Categories
python

Python Performance: Checking a collection contains a value (Membership)

A common task in programming and development is finding items that exist already or recognising duplicates. This is done by checking membership of an element in a collection.

Often a list is used as it is mutable (can be changed and items added to it) and it is suited for single items. However there are other data structures that could help – a hash – which in python is a dict and a set.
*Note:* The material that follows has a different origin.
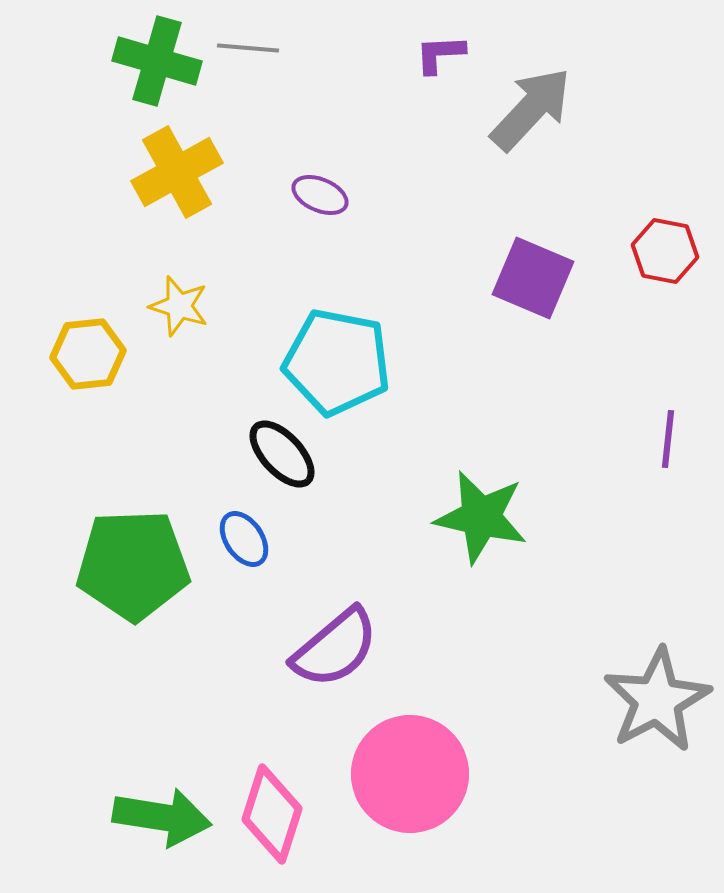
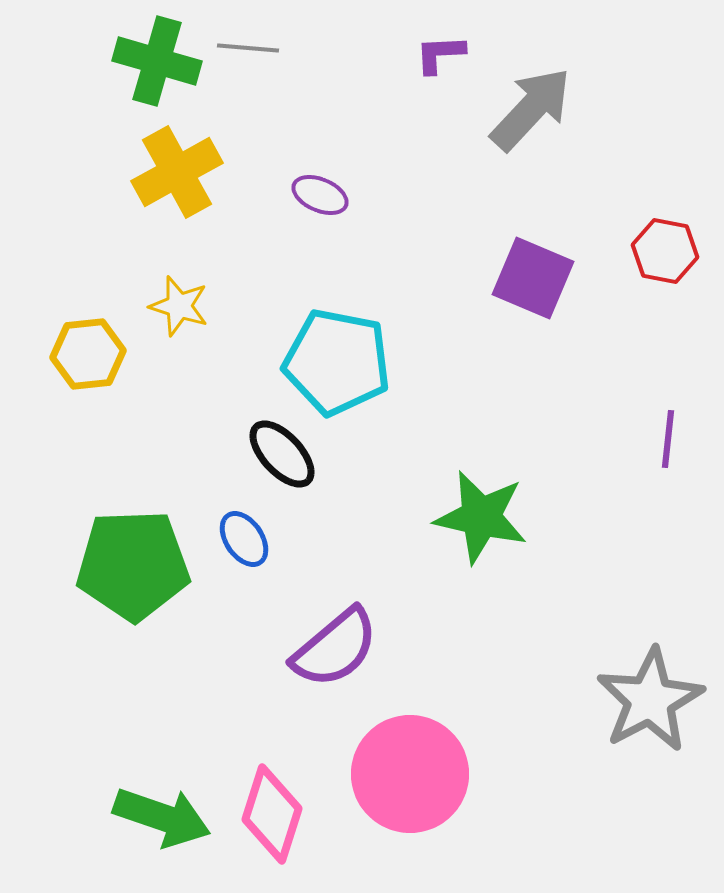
gray star: moved 7 px left
green arrow: rotated 10 degrees clockwise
Which data structure is best suited for this action for performance?

The Test Code

The full test code is not posted but the method for checking each type is here:

def check_dict_item(item):
    if my_dict.get(item):
        return True
    return False

def check_set_item(item):
    if item in my_set:
        return True
    return False

def check_list_item(item):
    if item in my_list:
        return True
    return False

Note: it was slightly slowed added about 0.3x more latency when using if item in my_dict.keys() to check for membership with a dict.

The results

  • µs: micro seconds (10^-6)
  • ns: nano seconds (10^-9)

Using timeit

Set (nano seconds 10^-9):

In [2]: %timeit membership.check_set()
575 ns ± 3.37 ns per loop (mean ± std. dev. of 7 runs, 1,000,000 loops each)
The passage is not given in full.